→ **Exercise brief**
Copy every line from the records below that carries the word "Staking".

→ **Source records**
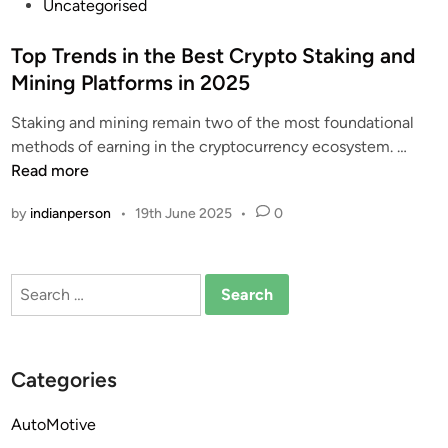
P
Uncategorised
o
s
Top Trends in the Best Crypto Staking and
t
Mining Platforms in 2025
e
Staking and mining remain two of the most foundational
d
T
methods of earning in the cryptocurrency ecosystem. …
i
o
Read more
n
p
by
indianperson
•
19th June 2025
•
0
T
r
e
Search
n
for:
d
s
i
Categories
n
t
AutoMotive
h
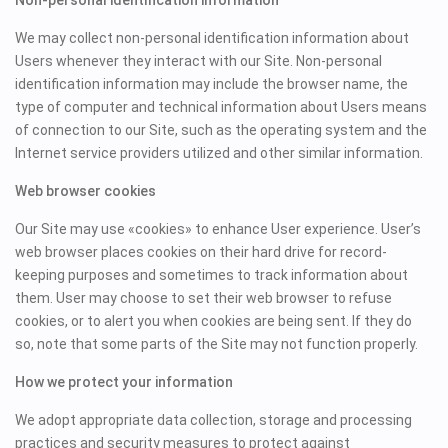
Non-personal identification information
We may collect non-personal identification information about
Users whenever they interact with our Site. Non-personal
identification information may include the browser name, the
type of computer and technical information about Users means
of connection to our Site, such as the operating system and the
Internet service providers utilized and other similar information.
Web browser cookies
Our Site may use «cookies» to enhance User experience. User’s
web browser places cookies on their hard drive for record-
keeping purposes and sometimes to track information about
them. User may choose to set their web browser to refuse
cookies, or to alert you when cookies are being sent. If they do
so, note that some parts of the Site may not function properly.
How we protect your information
We adopt appropriate data collection, storage and processing
practices and security measures to protect against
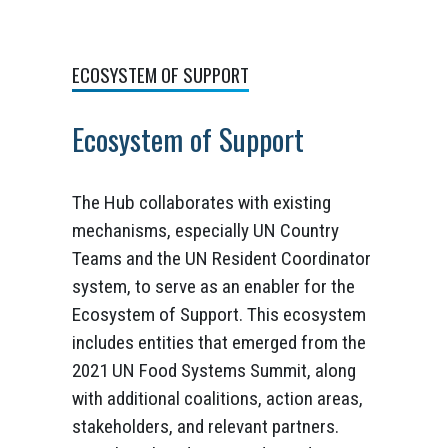
ECOSYSTEM OF SUPPORT
Ecosystem of Support
The Hub collaborates with existing
mechanisms, especially UN Country
Teams and the UN Resident Coordinator
system, to serve as an enabler for the
Ecosystem of Support. This ecosystem
includes entities that emerged from the
2021 UN Food Systems Summit, along
with additional coalitions, action areas,
stakeholders, and relevant partners.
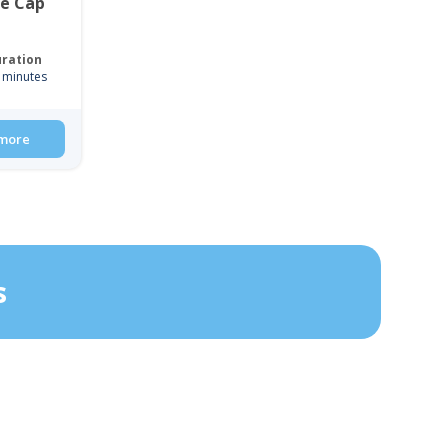
ce Cap
ration
 minutes
more
s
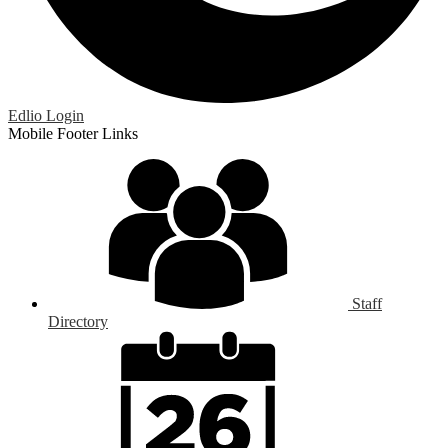
Edlio
Login
Mobile Footer Links
Staff
Directory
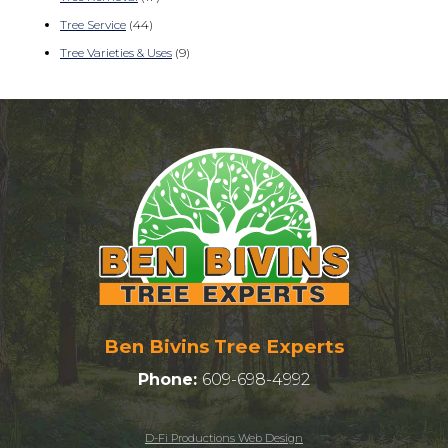
Tree Service
(44)
Tree Varieties & Uses
(9)
Ben Bivins Tree Experts
Phone:
609-698-4992
D-Fi Productions Web Design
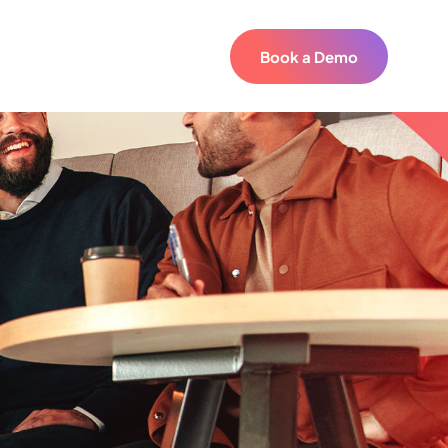
Book a Demo
Book a Demo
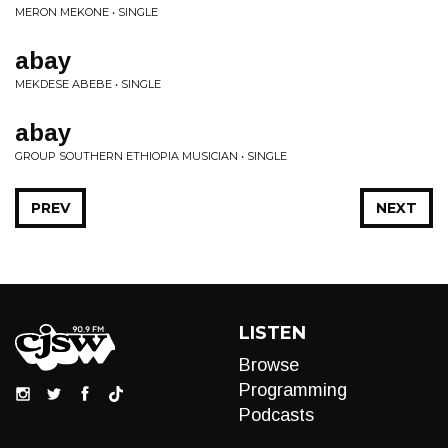
MERON MEKONE • SINGLE
abay
MEKDESE ABEBE • SINGLE
abay
GROUP SOUTHERN ETHIOPIA MUSICIAN • SINGLE
PREV
NEXT
LISTEN
Browse
Programming
Podcasts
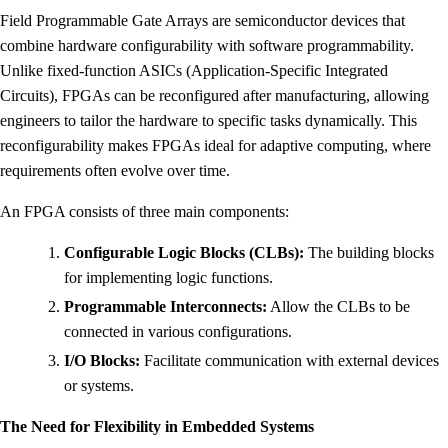
Field Programmable Gate Arrays are semiconductor devices that
combine hardware configurability with software programmability.
Unlike fixed-function ASICs (Application-Specific Integrated
Circuits), FPGAs can be reconfigured after manufacturing, allowing
engineers to tailor the hardware to specific tasks dynamically. This
reconfigurability makes FPGAs ideal for adaptive computing, where
requirements often evolve over time.
An FPGA consists of three main components:
Configurable Logic Blocks (CLBs):
The building blocks
for implementing logic functions.
Programmable Interconnects:
Allow the CLBs to be
connected in various configurations.
I/O Blocks:
Facilitate communication with external devices
or systems.
The Need for Flexibility in Embedded Systems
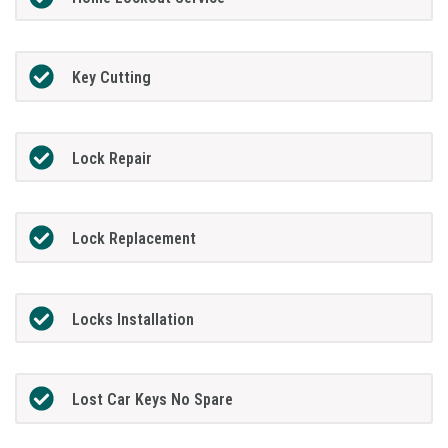
Key Cutting
Lock Repair
Lock Replacement
Locks Installation
Lost Car Keys No Spare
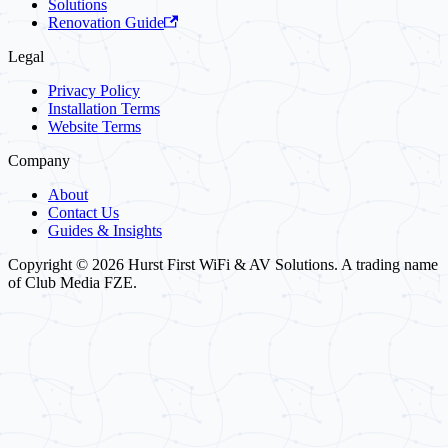
Solutions
Renovation Guide
Legal
Privacy Policy
Installation Terms
Website Terms
Company
About
Contact Us
Guides & Insights
Copyright © 2026 Hurst First WiFi & AV Solutions. A trading name
of Club Media FZE.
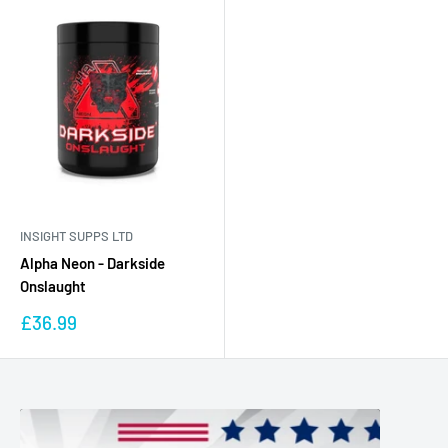
INSIGHT SUPPS LTD
Alpha Neon - Darkside
Onslaught
Sale
£36.99
price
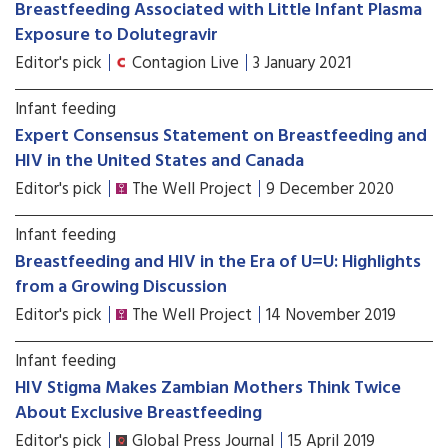
Breastfeeding Associated with Little Infant Plasma
Exposure to Dolutegravir
Editor's pick
Contagion Live
3 January 2021
Infant feeding
Expert Consensus Statement on Breastfeeding and
HIV in the United States and Canada
Editor's pick
The Well Project
9 December 2020
Infant feeding
Breastfeeding and HIV in the Era of U=U: Highlights
from a Growing Discussion
Editor's pick
The Well Project
14 November 2019
Infant feeding
HIV Stigma Makes Zambian Mothers Think Twice
About Exclusive Breastfeeding
Editor's pick
Global Press Journal
15 April 2019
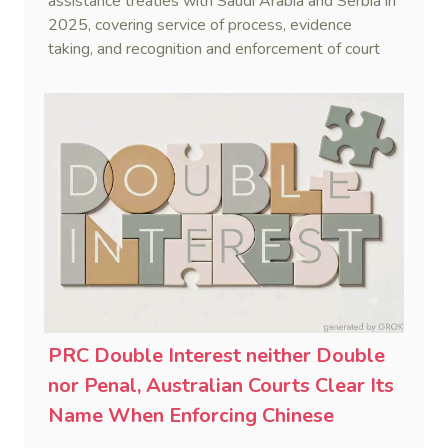
assistance treaties with Saudi Arabia and Serbia in
2025, covering service of process, evidence
taking, and recognition and enforcement of court
decisions.
PRC Double Interest neither Double
nor Penal, Australian Courts Clear Its
Name When Enforcing Chinese
Judgments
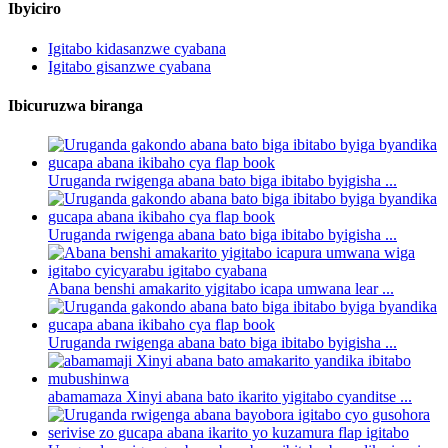
Ibyiciro
Igitabo kidasanzwe cyabana
Igitabo gisanzwe cyabana
Ibicuruzwa biranga
Uruganda rwigenga abana bato biga ibitabo byigisha ...
Uruganda rwigenga abana bato biga ibitabo byigisha ...
Abana benshi amakarito yigitabo icapa umwana lear ...
Uruganda rwigenga abana bato biga ibitabo byigisha ...
abamamaza Xinyi abana bato ikarito yigitabo cyanditse ...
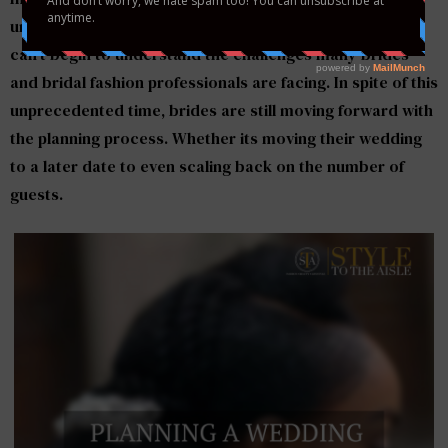
unknown of what the next few months may bring. We
can’t begin to understand the challenges many brides
and bridal fashion professionals are facing. In spite of this
unprecedented time, brides are still moving forward with
the planning process. Whether its moving their wedding
to a later date to even scaling back on the number of
guests.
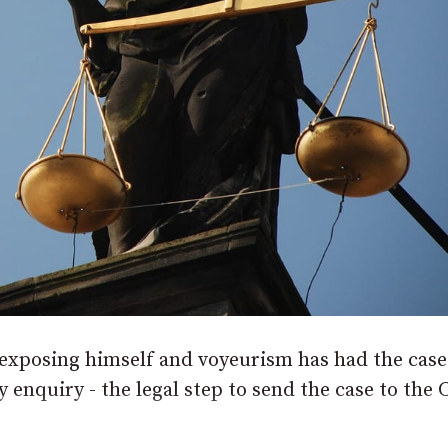
exposing himself and voyeurism has had the case
ry enquiry - the legal step to send the case to the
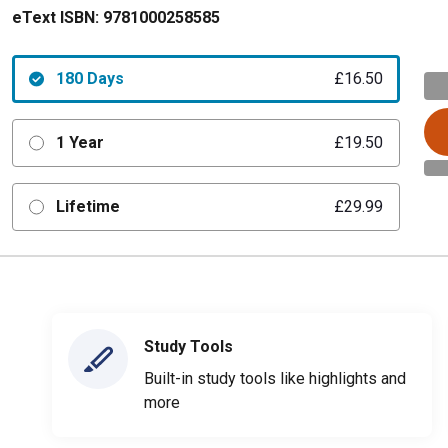
eText ISBN:
9781000258585
180 Days
£16.50
1 Year
£19.50
Lifetime
£29.99
Study Tools
Built-in study tools like highlights and
more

→ **Response box**
Top Trends in the Best Crypto Staking and
Staking and mining remain two of the most foundational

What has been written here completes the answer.